++++ Information ++++

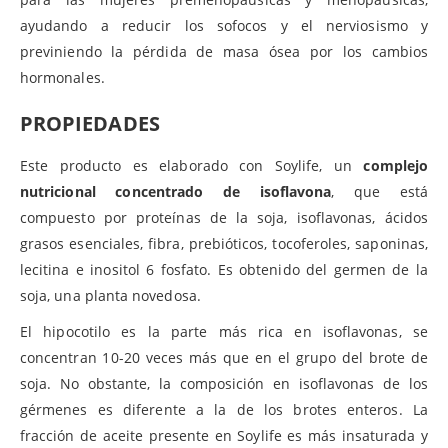
ayudando a reducir los sofocos y el nerviosismo y
previniendo la pérdida de masa ósea por los cambios
hormonales.
PROPIEDADES
Este producto es elaborado con Soylife, un
complejo
nutricional concentrado de isoflavona
, que está
compuesto por proteínas de la soja, isoflavonas, ácidos
grasos esenciales, fibra, prebióticos, tocoferoles, saponinas,
lecitina e inositol 6 fosfato. Es obtenido del germen de la
soja, una planta novedosa.
El hipocotilo es la parte más rica en isoflavonas, se
concentran 10-20 veces más que en el grupo del brote de
soja. No obstante, la composición en isoflavonas de los
gérmenes es diferente a la de los brotes enteros. La
fracción de aceite presente en Soylife es más insaturada y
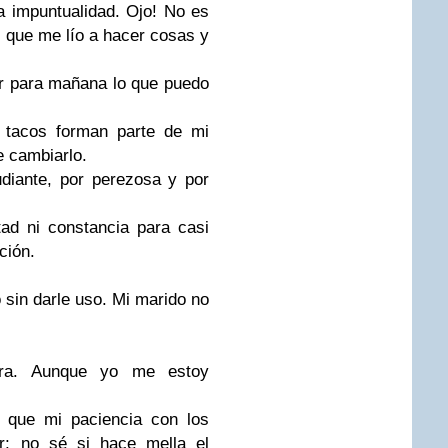
a impuntualidad. Ojo! No es
es que me lío a hacer cosas y
r para mañana lo que puedo
 tacos forman parte de mi
e cambiarlo.
diante, por perezosa y por
ad ni constancia para casi
ción.
 sin darle uso. Mi marido no
tra. Aunque yo me estoy
 que mi paciencia con los
; no sé si hace mella el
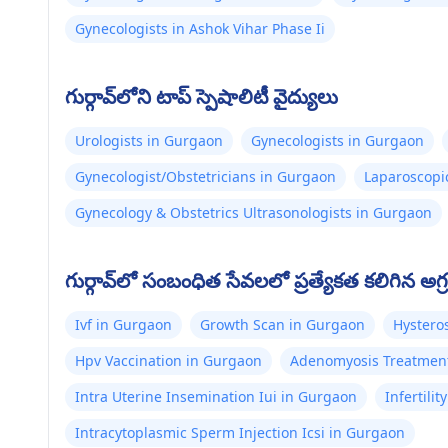
Gynecologists in Ashok Vihar Phase Ii
గుర్గావ్‌లోని టాప్ స్పెషాలిటీ వైద్యులు
Urologists in Gurgaon
Gynecologists in Gurgaon
Gynecologist/Obstetricians in Gurgaon
Laparoscopi
Gynecology & Obstetrics Ultrasonologists in Gurgaon
గుర్గావ్‌లో సంబంధిత సేవలలో ప్రత్యేకత కలిగిన అగ్ర
Ivf in Gurgaon
Growth Scan in Gurgaon
Hystero
Hpv Vaccination in Gurgaon
Adenomyosis Treatmen
Intra Uterine Insemination Iui in Gurgaon
Infertili
Intracytoplasmic Sperm Injection Icsi in Gurgaon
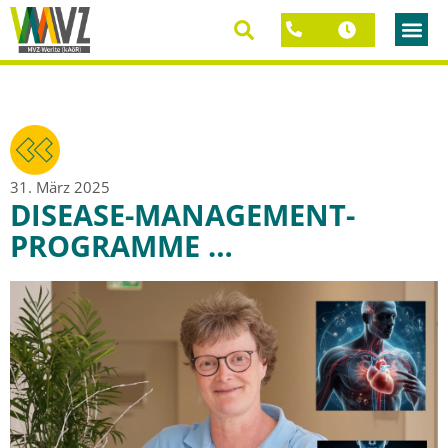
31. März 2025
DISEASE-MANAGEMENT-
PROGRAMME …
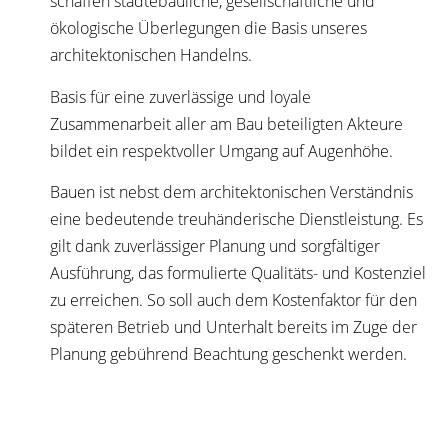
schaffen städtebauliche, gesellschaftliche und
ökologische Überlegungen die Basis unseres
architektonischen Handelns.
Basis für eine zuverlässige und loyale
Zusammenarbeit aller am Bau beteiligten Akteure
bildet ein respektvoller Umgang auf Augenhöhe.
Bauen ist nebst dem architektonischen Verständnis
eine bedeutende treuhänderische Dienstleistung. Es
gilt dank zuverlässiger Planung und sorgfältiger
Ausführung, das formulierte Qualitäts- und Kostenziel
zu erreichen. So soll auch dem Kostenfaktor für den
späteren Betrieb und Unterhalt bereits im Zuge der
Planung gebührend Beachtung geschenkt werden.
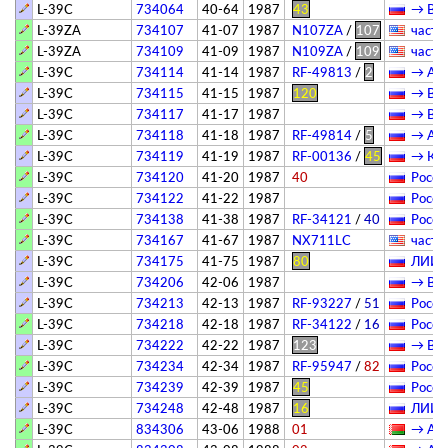
L-39C
734064
40-64
1987
43
→ Вяз
L-39ZA
734107
41-07
1987
N107ZA
/
107
­частн
L-39ZA
734109
41-09
1987
N109ZA
/
109
­частн
L-39C
734114
41-14
1987
RF-49813
/
2
→ АГВ
L-39C
734115
41-15
1987
120
→ Вяз
L-39C
734117
41-17
1987
→ Вяз
L-39C
734118
41-18
1987
RF-49814
/
5
→ АГВ
L-39C
734119
41-19
1987
RF-00136
/
45
→ Куй
L-39C
734120
41-20
1987
40
Росси
L-39C
734122
41-22
1987
Росси
L-39C
734138
41-38
1987
RF-34121
/
40
Росси
L-39C
734167
41-67
1987
NX711LC
­частн
L-39C
734175
41-75
1987
80
ЛИИ и
L-39C
734206
42-06
1987
→ Вяз
L-39C
734213
42-13
1987
RF-93227
/
51
Росси
L-39C
734218
42-18
1987
RF-34122
/
16
Росси
L-39C
734222
42-22
1987
123
→ Вяз
L-39C
734234
42-34
1987
RF-95947
/
82
Росси
L-39C
734239
42-39
1987
45
Росси
L-39C
734248
42-48
1987
16
ЛИИ и
L-39C
834306
43-06
1988
01
→ АГВ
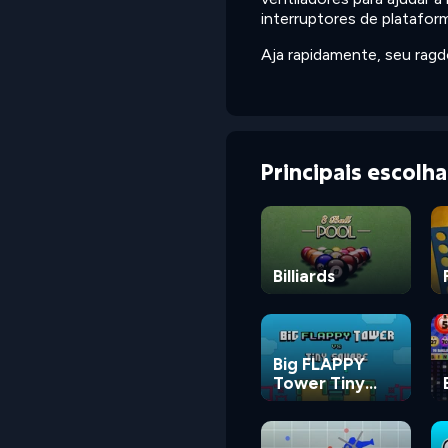
interruptores de platafor
Aja rapidamente, seu rag
Principais escolh
Billiards
Big FLAPPY
Tower Tiny
Square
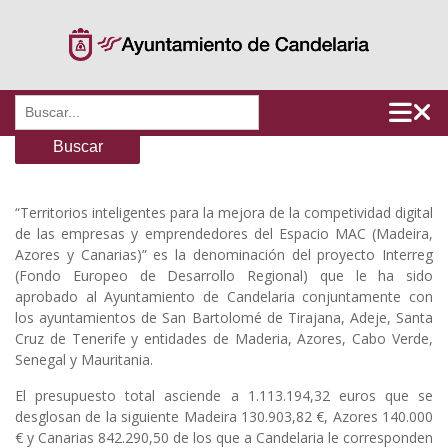
Saltar
al
contenido
Buscar:
“Territorios inteligentes para la mejora de la competividad digital
de las empresas y emprendedores del Espacio MAC (Madeira,
Azores y Canarias)” es la denominación del proyecto Interreg
(Fondo Europeo de Desarrollo Regional) que le ha sido
aprobado al Ayuntamiento de Candelaria conjuntamente con
los ayuntamientos de San Bartolomé de Tirajana, Adeje, Santa
Cruz de Tenerife y entidades de Maderia, Azores, Cabo Verde,
Senegal y Mauritania.
El presupuesto total asciende a 1.113.194,32 euros que se
desglosan de la siguiente Madeira 130.903,82 €, Azores 140.000
€ y Canarias 842.290,50 de los que a Candelaria le corresponden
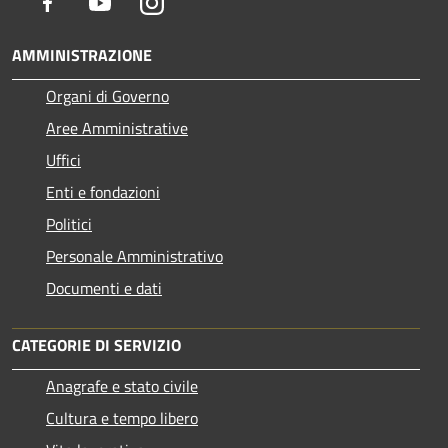
Facebook
Youtube
Instagram
AMMINISTRAZIONE
Organi di Governo
Aree Amministrative
Uffici
Enti e fondazioni
Politici
Personale Amministrativo
Documenti e dati
CATEGORIE DI SERVIZIO
Anagrafe e stato civile
Cultura e tempo libero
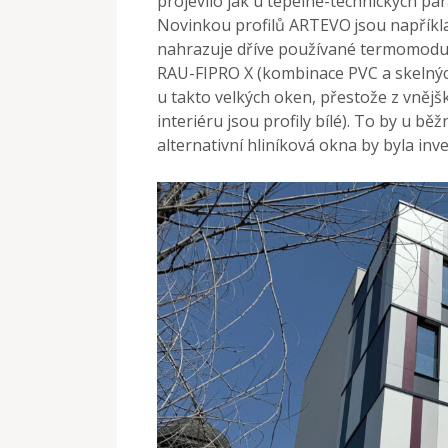
projevilo jak u tepelně-technických p
Novinkou profilů ARTEVO
jsou napříkl
nahrazuje dříve používané termomodul
RAU-FIPRO X (kombinace PVC a skelných
u takto velkých oken, přestože z vnějš
interiéru jsou profily bílé). To by u 
alternativní hliníková okna by byla in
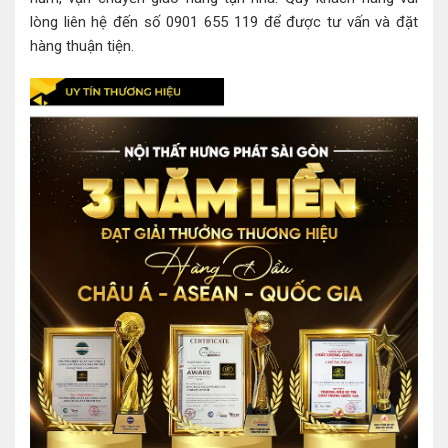
lòng liên hệ đến số 0901 655 119 để được tư vấn và đặt
hàng thuận tiện.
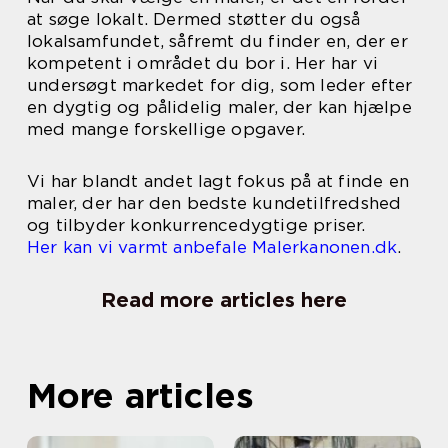
at søge lokalt. Dermed støtter du også
lokalsamfundet, såfremt du finder en, der er
kompetent i området du bor i. Her har vi
undersøgt markedet for dig, som leder efter
en dygtig og pålidelig maler, der kan hjælpe
med mange forskellige opgaver.
Vi har blandt andet lagt fokus på at finde en
maler, der har den bedste kundetilfredshed
og tilbyder konkurrencedygtige priser.
Her kan vi varmt anbefale Malerkanonen.dk
.
Read more articles here
More articles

++++

• _Task prompt_: Repeat the entries exactly as they are given, leaving out each image.

• _Problem solution_:
ayudando a reducir los sofocos y el nerviosismo y
previniendo la pérdida de masa ósea por los cambios
hormonales.
PROPIEDADES
Este producto es elaborado con Soylife, un
complejo
nutricional concentrado de isoflavona
, que está
compuesto por proteínas de la soja, isoflavonas, ácidos
grasos esenciales, fibra, prebióticos, tocoferoles, saponinas,
lecitina e inositol 6 fosfato. Es obtenido del germen de la
soja, una planta novedosa.
El hipocotilo es la parte más rica en isoflavonas, se
concentran 10-20 veces más que en el grupo del brote de
soja. No obstante, la composición en isoflavonas de los
gérmenes es diferente a la de los brotes enteros. La
fracción de aceite presente en Soylife es más insaturada y
a impuntualidad. Ojo! No es
es que me lío a hacer cosas y
r para mañana lo que puedo
 tacos forman parte de mi
e cambiarlo.
diante, por perezosa y por
ad ni constancia para casi
ción.
 sin darle uso. Mi marido no
tra. Aunque yo me estoy
 que mi paciencia con los
; no sé si hace mella el
Gynecologists in Ashok Vihar Phase Ii
గుర్గావ్‌లోని టాప్ స్పెషాలిటీ వైద్యులు
Urologists in Gurgaon
Gynecologists in Gurgaon
Gynecologist/Obstetricians in Gurgaon
Laparoscopi
Gynecology & Obstetrics Ultrasonologists in Gurgaon
గుర్గావ్‌లో సంబంధిత సేవలలో ప్రత్యేకత కలిగిన అగ్ర
Ivf in Gurgaon
Growth Scan in Gurgaon
Hystero
Hpv Vaccination in Gurgaon
Adenomyosis Treatmen
Intra Uterine Insemination Iui in Gurgaon
Infertili
Intracytoplasmic Sperm Injection Icsi in Gurgaon
31. März 2025
DISEASE-MANAGEMENT-
PROGRAMME …
schaffen städtebauliche, gesellschaftliche und
ökologische Überlegungen die Basis unseres
architektonischen Handelns.
Basis für eine zuverlässige und loyale
Zusammenarbeit aller am Bau beteiligten Akteure
bildet ein respektvoller Umgang auf Augenhöhe.
Bauen ist nebst dem architektonischen Verständnis
eine bedeutende treuhänderische Dienstleistung. Es
gilt dank zuverlässiger Planung und sorgfältiger
Ausführung, das formulierte Qualitäts- und Kostenziel
zu erreichen. So soll auch dem Kostenfaktor für den
späteren Betrieb und Unterhalt bereits im Zuge der
Planung gebührend Beachtung geschenkt werden.
L-39C
734064
40-64
1987
43
→ Вяз
L-39ZA
734107
41-07
1987
N107ZA
/
107
­частн
L-39ZA
734109
41-09
1987
N109ZA
/
109
­частн
L-39C
734114
41-14
1987
RF-49813
/
2
→ АГВ
L-39C
734115
41-15
1987
120
→ Вяз
L-39C
734117
41-17
1987
→ Вяз
L-39C
734118
41-18
1987
RF-49814
/
5
→ АГВ
L-39C
734119
41-19
1987
RF-00136
/
45
→ Куй
L-39C
734120
41-20
1987
40
Росси
L-39C
734122
41-22
1987
Росси
L-39C
734138
41-38
1987
RF-34121
/
40
Росси
L-39C
734167
41-67
1987
NX711LC
­частн
L-39C
734175
41-75
1987
80
ЛИИ и
L-39C
734206
42-06
1987
→ Вяз
L-39C
734213
42-13
1987
RF-93227
/
51
Росси
L-39C
734218
42-18
1987
RF-34122
/
16
Росси
L-39C
734222
42-22
1987
123
→ Вяз
L-39C
734234
42-34
1987
RF-95947
/
82
Росси
L-39C
734239
42-39
1987
45
Росси
L-39C
734248
42-48
1987
16
ЛИИ и
L-39C
834306
43-06
1988
01
→ АГВ
interruptores de platafor
Aja rapidamente, seu rag
Principais escolh
Billiards
Big FLAPPY
Tower Tiny
Square
Saltar
al
contenido
Buscar:
“Territorios inteligentes para la mejora de la competividad digital
de las empresas y emprendedores del Espacio MAC (Madeira,
Azores y Canarias)” es la denominación del proyecto Interreg
(Fondo Europeo de Desarrollo Regional) que le ha sido
aprobado al Ayuntamiento de Candelaria conjuntamente con
los ayuntamientos de San Bartolomé de Tirajana, Adeje, Santa
Cruz de Tenerife y entidades de Maderia, Azores, Cabo Verde,
Senegal y Mauritania.
El presupuesto total asciende a 1.113.194,32 euros que se
desglosan de la siguiente Madeira 130.903,82 €, Azores 140.000
€ y Canarias 842.290,50 de los que a Candelaria le corresponden
Facebook
Youtube
Instagram
AMMINISTRAZIONE
Organi di Governo
Aree Amministrative
Uffici
Enti e fondazioni
Politici
Personale Amministrativo
Documenti e dati
CATEGORIE DI SERVIZIO
Anagrafe e stato civile
Cultura e tempo libero
projevilo jak u tepelně-technických p
Novinkou profilů ARTEVO
jsou napříkl
nahrazuje dříve používané termomodul
RAU-FIPRO X (kombinace PVC a skelných
u takto velkých oken, přestože z vnějš
interiéru jsou profily bílé). To by u 
alternativní hliníková okna by byla in
lòng liên hệ đến số 0901 655 119 để được tư vấn và đặt
hàng thuận tiện.
at søge lokalt. Dermed støtter du også
lokalsamfundet, såfremt du finder en, der er
kompetent i området du bor i. Her har vi
undersøgt markedet for dig, som leder efter
en dygtig og pålidelig maler, der kan hjælpe
med mange forskellige opgaver.
Vi har blandt andet lagt fokus på at finde en
maler, der har den bedste kundetilfredshed
og tilbyder konkurrencedygtige priser.
Her kan vi varmt anbefale Malerkanonen.dk
.
Read more articles here
More articles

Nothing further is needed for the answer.